1. Integral Problem Help

The problem is y=x^(2/3) and x=1 and x=8. I need to find the exact arc length of the curve over the interval.

The formula used is the arc length formula: L=integral from a to b of (1+(dy/dx)^2) ^(1/2)

So far I got this:

Integral from 1 to 8 of (1+(4/9*x^(-2/3)))^(1/2)dx

I don't know how to integrate this. Is it a u substitution? I tried u= 1+ 4/9x^(-2/3) and I have an x^(-5/3) left over so that won't work.
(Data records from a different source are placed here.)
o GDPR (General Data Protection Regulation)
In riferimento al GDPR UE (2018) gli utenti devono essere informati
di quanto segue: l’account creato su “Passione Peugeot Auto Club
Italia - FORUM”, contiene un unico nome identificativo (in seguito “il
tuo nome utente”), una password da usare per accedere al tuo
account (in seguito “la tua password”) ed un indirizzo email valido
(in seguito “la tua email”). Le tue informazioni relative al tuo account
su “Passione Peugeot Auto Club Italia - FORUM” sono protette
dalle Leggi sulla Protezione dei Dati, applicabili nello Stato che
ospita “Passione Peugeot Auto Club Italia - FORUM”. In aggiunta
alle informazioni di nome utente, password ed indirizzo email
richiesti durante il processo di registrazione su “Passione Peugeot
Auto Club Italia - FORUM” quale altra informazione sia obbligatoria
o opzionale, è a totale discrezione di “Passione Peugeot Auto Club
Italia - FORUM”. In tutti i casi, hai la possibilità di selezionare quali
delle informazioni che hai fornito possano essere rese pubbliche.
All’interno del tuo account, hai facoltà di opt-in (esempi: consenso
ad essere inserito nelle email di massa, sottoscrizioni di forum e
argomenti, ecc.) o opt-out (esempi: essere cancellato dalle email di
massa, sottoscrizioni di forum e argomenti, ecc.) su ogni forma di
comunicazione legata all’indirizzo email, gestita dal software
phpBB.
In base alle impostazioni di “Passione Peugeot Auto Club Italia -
2. Originally Posted by Simon777
The problem is y=x^(2/3) and x=1 and x=8. I need to find the exact arc length of the curve over the interval.

The formula used is the arc length formula: L=integral from a to b of (1+(dy/dx)^2) ^(1/2)

So far I got this:

Integral from 1 to 8 of (1+(4/9*x^(-2/3)))^(1/2)dx

I don't know how to integrate this. Is it a u substitution? I tried u= 1+ 4/9x^(-2/3) and I have an x^(-5/3) left over so that won't work.
For:
$\displaystyle \int_1^8 \sqrt{\frac{4}{9x^{\frac{2}{3}}}+1} dx$.
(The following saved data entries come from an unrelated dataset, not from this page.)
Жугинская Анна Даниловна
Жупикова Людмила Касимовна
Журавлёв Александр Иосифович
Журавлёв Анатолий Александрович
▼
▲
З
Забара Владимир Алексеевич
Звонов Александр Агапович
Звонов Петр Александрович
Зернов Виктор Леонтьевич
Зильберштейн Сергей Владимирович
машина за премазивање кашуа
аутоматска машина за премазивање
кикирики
Make a common denominator to get:

$\displaystyle \int_1^8 \sqrt{ \frac{ 9x^{\frac{2}{3}}+4 }{ 9x^{\frac{2}{3} }} }dx$.

Now, Apply : $\displaystyle \sqrt{\frac{a}{b}}=\frac{\sqrt{a}}{\sqrt{b}}$ for $\displaystyle b \neq 0$.

3. Originally Posted by Simon777
The problem is y=x^(2/3) and x=1 and x=8. I need to find the exact arc length of the curve over the interval.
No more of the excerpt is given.